A new study entitled “Outcomes of Bariatric Surgery in patients with inflammatory bowel disease” and published in Obesity Surgery, describes the safety, feasibility and efficacy of bariatric surgery in obesity patients suffering from IBD.
The consequences and complications of obesity in IBD patients are important research topics, since its prevalence in obese patients has risen in recent decades. Surgical procedures are common in the management of IBD and the difficult nature of such procedures is further complicated by obesity due to anatomical and obesity-related complications that lead to difficult post-operative recovery. Weight loss might offer a major benefit to facilitate IBD interventions, and bariatric surgery is the most effective measure to achieve weight loss and overcome obesity comorbidities. Another advantage of these surgeries is the reduction of pro-inflammatory response exacerbated by obesity. This study is important in determining the consequences these surgical procedures have in mitigating IBD in obese patients, an assessment that, according to the researchers, hasn’t been studied before.
Researchers gathered and analyzed medical data from 20 inflammatory bowel disease (IBD) patients, 13 suffering from ulcerative colitis (UC) and 7 suffering from Crohn’s disease (CD), which underwent bariatric surgery. Due to limited literature on this subject, researchers highlight that the conclusions drawn from this study are mostly from small case reports. A large number of variables were evaluated, such as body mass index (BMI), sex, age, IBD severity, type of surgery, complication events, among others. Importantly, improvement of IBD-related symptoms was also assessed.
From the sample of patients, 9 underwent sleeve gastrectomy, 7 underwent gastric bypass, gastric banding was performed on 3 patients and 1 underwent revisional procedure. Early complications derived from surgeries included dehydration (5 patients), pulmonary embolism (1 patients) and wound infection (1 patient). In a longer follow up, complications included pancreatitis (2), ventral hernia (2), and marginal ulcer (1).
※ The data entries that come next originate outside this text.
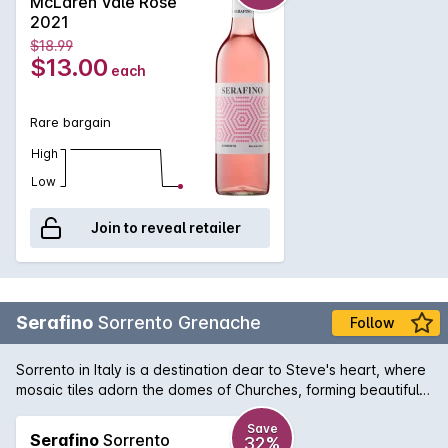
McLaren Vale Rose
2021
$18.99
$13.00
each
Rare bargain
High
Low
Join to reveal retailer
Serafino
Sorrento Grenache
Follow
Sorrento in Italy is a destination dear to Steve's heart, where
mosaic tiles adorn the domes of Churches, forming beautiful
motifs with distinctive character, very similar to the Serafino
Sorrento Grenache.
Save
Serafino
Sorrento
32%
Six years after surgery, one of the patients died due to metastatic renal cell carcinoma. In the evaluation of improvement of IBD related symptoms, the scientists excluded cases of cure and long-term remission prior to the surgery, concluding that 9 out of the 10 eligible patients, including one UC patient that experienced acute exacerbation after surgery, experienced improvements regarding IBD gastrointestinal symptoms.
Researchers conclude that bariatric surgical procedures are indeed feasible and safe, and might be effective in alleviating IBD-related symptoms in obese patients, besides the obvious weight loss.